Read through the records below and copy each line that uses the word "restauranter".

[Collected data]
☆ ☆ ☆

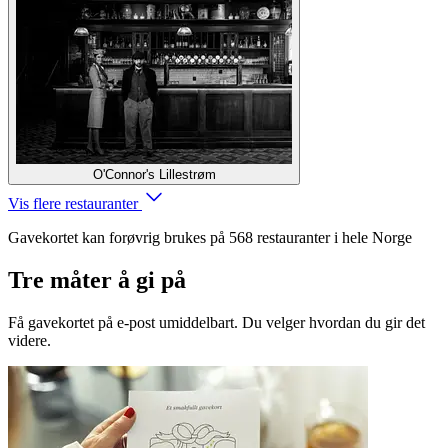
O'Connor's Lillestrøm
Vis flere restauranter
Gavekortet kan forøvrig brukes på 568 restauranter i hele Norge
Tre måter å gi på
Få gavekortet på e-post umiddelbart. Du velger hvordan du gir det
videre.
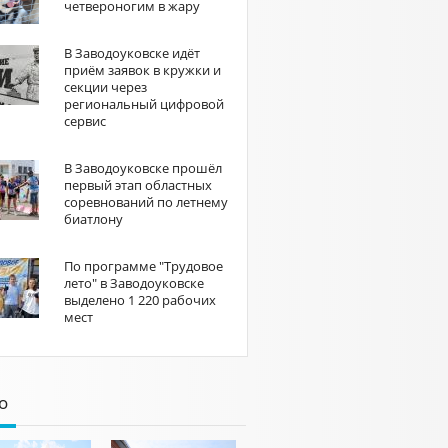
четвероногим в жару
В Заводоуковске идёт
приём заявок в кружки и
секции через
региональный цифровой
сервис
В Заводоуковске прошёл
первый этап областных
соревнований по летнему
биатлону
По программе "Трудовое
лето" в Заводоуковске
выделено 1 220 рабочих
мест
о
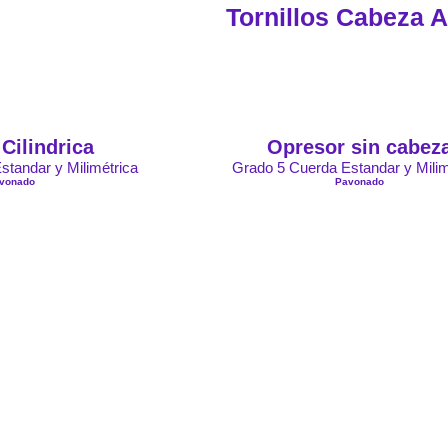
Tornillos Cabeza A
Cilindrica
Opresor sin cabez
standar y Milimétrica
Grado 5 Cuerda Estandar y Milim
vonado
Pavonado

☆ ☆ ☆

**ANSWER SPACE:**
Vis flere restauranter
Gavekortet kan forøvrig brukes på 568 restauranter i hele Norge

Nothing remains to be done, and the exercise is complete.